A 14-year-old black boy executed
nearly 70 years ago is finally getting another day in court, and his
lawyers plan to argue Tuesday for a new trial, saying his conviction was
tainted by the segregationist-era justice system and scant evidence.
George
Stinney was found guilty in 1944 of killing two white girls, ages 7 and
11. The trial lasted less than a day in the tiny Southern mill town of
Alcolu, separated, as most were in those days, by race.
Nearly all
the evidence, including a confession that was central to the case
against Stinney, has disappeared, along with the transcript of the
trial.
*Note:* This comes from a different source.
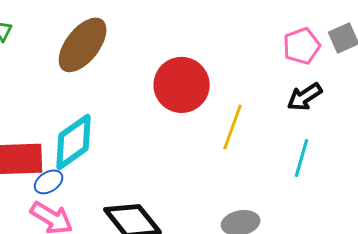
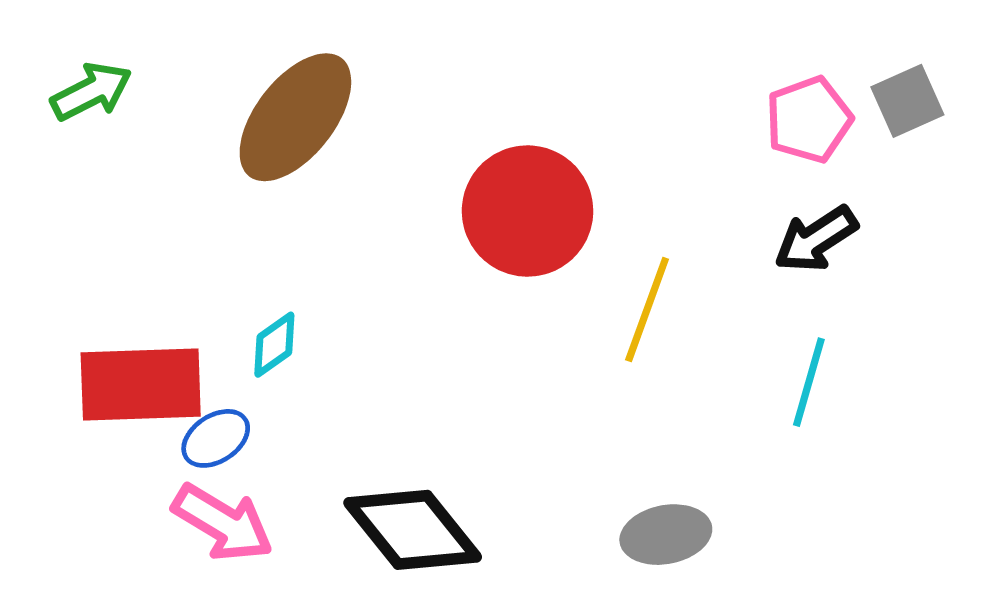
cyan diamond: (74, 142) -> (274, 345), size x0.5

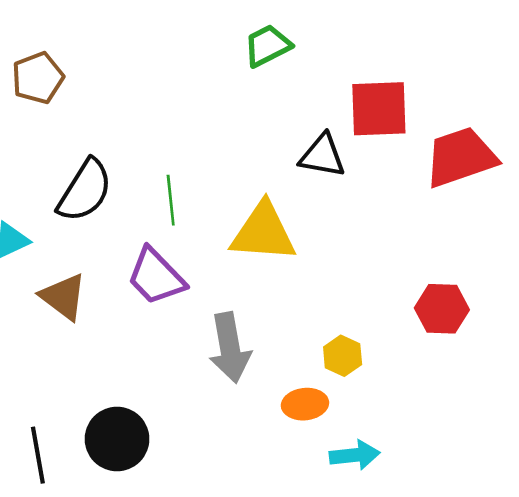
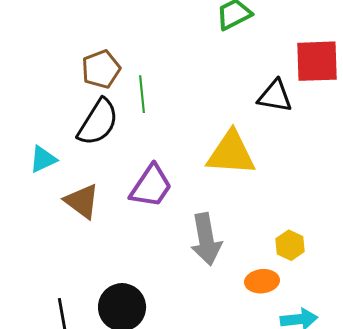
brown pentagon: (38, 78) -> (101, 69), moved
green line: (171, 200) -> (142, 94), moved
purple trapezoid: (156, 277) -> (151, 186), turned -102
Lawyers working on behalf of Stinney's family have gathered new
evidence, including sworn statements from his relatives accounting for
his whereabouts the day the girls were killed and from a pathologist
disputing the autopsy findings.
The novel decision of whether to
give someone executed a new trial will be in the hands of Circuit Judge
Carmen Mullen. Experts say it is a longshot. South Carolina law has a
high bar to grant new trials. Also, the legal system in the state before
segregation often found defendants guilty with evidence that would be
considered scant today. If Mullen finds in favor of Stinney, it could
open the door for hundreds of other appeals.
But the Stinney case
is unique. At 14, he's the youngest person executed in the United States
in the past 100 years. Even in 1944, there was an outcry over putting
someone so young in the electric chair. Newspaper accounts said the
straps in the chair didn't fit around his 95-pound body and an electrode
was too big for his leg.
Stinney's supporters said racism, common
in the Jim Crow era South, meant deputies in Clarendon County did
little investigation after they decided Stinney was the prime suspect.
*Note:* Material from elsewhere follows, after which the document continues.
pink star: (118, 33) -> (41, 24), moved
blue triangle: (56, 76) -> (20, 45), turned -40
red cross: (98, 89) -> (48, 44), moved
They said he was pulled from his parents and interrogated without a
lawyer.
School board member George Frierson heard stories about
Stinney growing up in the same mill town he did, and he has spent a
decade fighting to get him exonerated. He swallowed hard as he said he
hardly slept Monday night.
"Somebody that didn't kill someone is finally getting his day in court," Frierson said.
In
1944, Stinney was likely the only black in the courtroom. On Tuesday,
the prosecutor arguing against him will be Ernest "Chip" Finney III, the
son of South Carolina's first black chief justice. Finney argued
Tuesday there shouldn't be a new trial because the evidence was lost
with the passage of time, not destroyed.
"Back in 1944, we should have known better, but we didn't," Finney said.
Finney
has said he will conduct an investigation if a new trial is granted,
but what that might find is not known. South Carolina did not have a
statewide law enforcement unit to help smaller jurisdictions until 1947.
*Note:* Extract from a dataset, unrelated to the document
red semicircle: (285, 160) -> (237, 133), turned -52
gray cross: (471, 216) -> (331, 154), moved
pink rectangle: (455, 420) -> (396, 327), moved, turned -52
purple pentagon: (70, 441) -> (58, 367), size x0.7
Newspaper stories about Stinney's trial offer little clue whether any
evidence was introduced beyond the teen's confession and an autopsy
report. Some people around Alcolu said bloody clothes were taken from
Stinney's home, but never introduced at trial because of his confession.
No record of those clothes exists.
Relatives of one of the girls
killed, 11-year-old Betty Binnicker, have recently spoke out as well,
saying Stinney was known around town as a bully who threatened to fight
or kill people who came too close to the grass where he grazed the
family cow.
It isn't known if
the judge will rule Tuesday, or take time to come to her decision.
Stinney's supporters said if the motion for a new trial fails, they will
ask the state to pardon him.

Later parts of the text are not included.